To kickstart the blogging week, I am posting a new Goodreads Monday update. Even before July started, I have resolved to read works of Japanese literature, a part of the literary world that I love going back to. A pilgrimage to exciting and most diverse spheres of literature has become part of my annual reading tradition. If my memory serves me right, this annual pilgrimage almost always has been during my birth month. I am reading Black Rain, my first novel written by Masuji Ibuse. It is no light read as it captured, in vivid and horrifying details, the impact and the consequences of the atomic bomb that landed on the Japanese city of Hiroshima. Anyway, for this Goodreads Monday update, I am featuring another unfamiliar name, at least to me, Morio Kita, with one of his most popular works, The House of Nire.

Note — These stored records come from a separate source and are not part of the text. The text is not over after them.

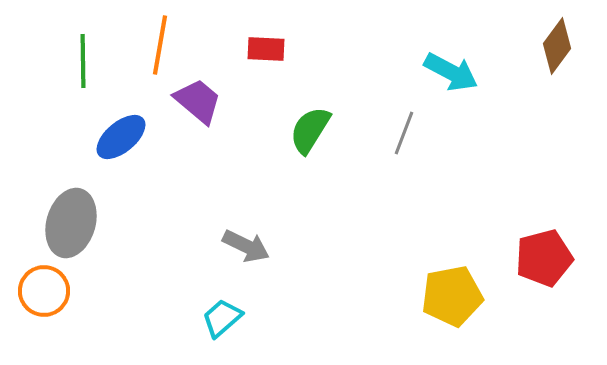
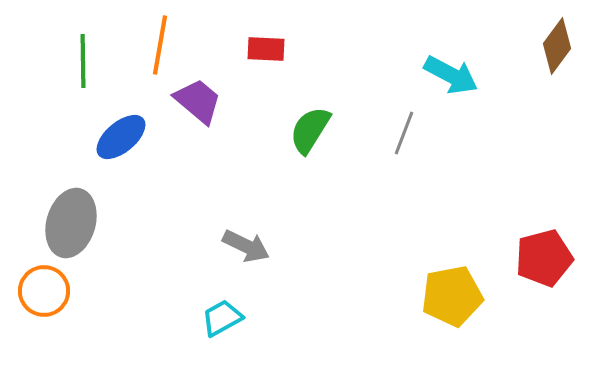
cyan arrow: moved 3 px down
cyan trapezoid: rotated 12 degrees clockwise
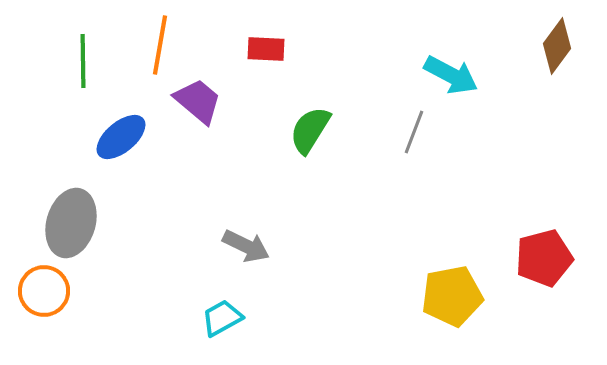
gray line: moved 10 px right, 1 px up
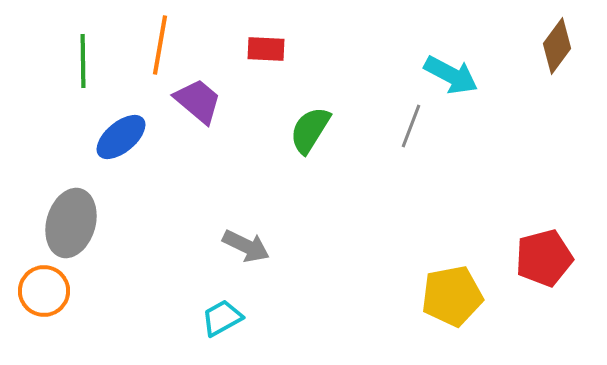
gray line: moved 3 px left, 6 px up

I can recall obtaining a copy of The House of Nire while I was randomly browsing the “for sale” album of an online bookseller. I barely had any iota on who Kita was nor have I encountered any of his works. There was only one thing I knew for sure: it is a work of Japanese literature. I don’t even need to research about it; the book cover was a dead giveaway. Since I am such a big fan of Japanese literature, I bought the book without more preamble. One thing that I am glad of is that the book is a book of comedy, at least that is what the blurb says. It is somewhat a deviation from the typical work of Japanese literature I read, most of which explore dark and heavy subjects. It is intermittent that I come across a comic work of Japanese literature.
Another blurb says that is a parody of Thomas Mann (yes, the Nobel Prize in Literature winner from Germany). Although I am yet to read any of Mann’s works, I surmise that what is being parodied is The Magic Mountain. This was the first book that came to mind because the titular House of Nire is a family-run Tokyo mental hospital. The book is rather thick so I am not sure if I will be able to read it this month or even this year. Oh, I just learned that my copy of the book also contains the sequel to the novel, The Fall of the House of Nire. Also, I just learned that Morio Kita is a pseudonym used by Sokichi Saitō. Another interesting fact: Saitō is a psychiatrist. Now that is interesting.
How about you fellow reader? Are there works of Japanese literature you can recommend to me? I hope you can share it in the comment box.